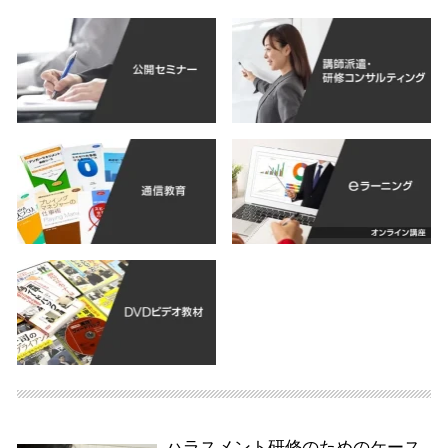
ハラスメント研修のためのケース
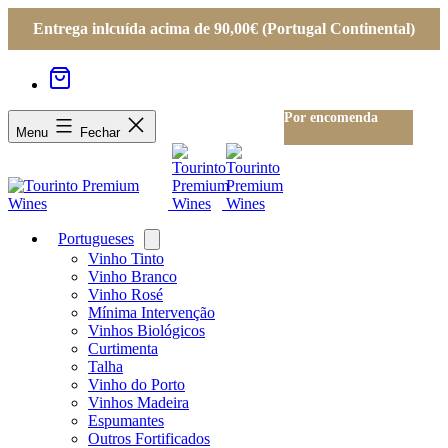
Entrega inlcuída acima de 90,00€ (Portugal Continental)
Por encomenda
Menu
Fechar
Portugueses
Open
menu
Vinho Tinto
Vinho Branco
Vinho Rosé
Mínima Intervenção
Vinhos Biológicos
Curtimenta
Talha
Vinho do Porto
Vinhos Madeira
Espumantes
Outros Fortificados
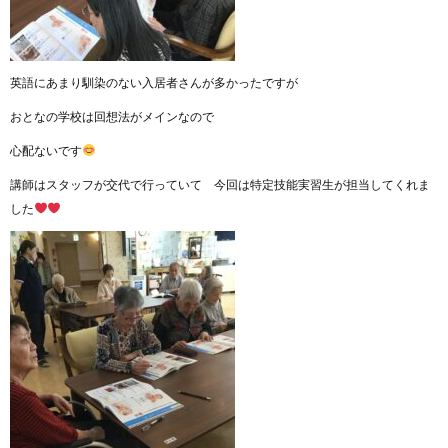
英語にあまり馴染のない入居者さんが多かったですが
おとなの学校は回想法がメインなので
心配ないです
講師はスタッフが交代で行っていて 今回は特定技能実習生が担当してくれま
した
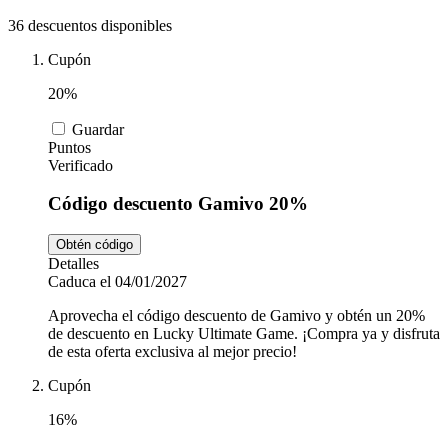
Tiempo libre
MediaMarkt
36 descuentos disponibles
Cupón
Ikea
Coches y
20%
Motos
Guardar
Nike
Puntos
Verificado
Salud y
Código descuento Gamivo 20%
adidas
Farmacia
Obtén código
Detalles
Vueling
Animales
Caduca el 04/01/2027
Aprovecha el código descuento de Gamivo y obtén un 20%
de descuento en Lucky Ultimate Game. ¡Compra ya y disfruta
de esta oferta exclusiva al mejor precio!
El Corte
Inglés
Cupón
16%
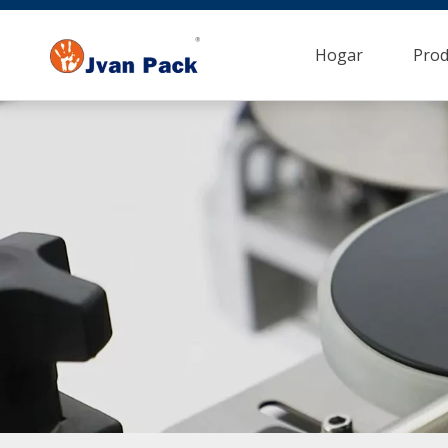
Hogar
Prod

> [TASK DETAILS] Scan the records above for the word "Gamivo" and return every line where it occurs.

> [EXPECTED ANSWER]
Código descuento Gamivo 20%
Aprovecha el código descuento de Gamivo y obtén un 20%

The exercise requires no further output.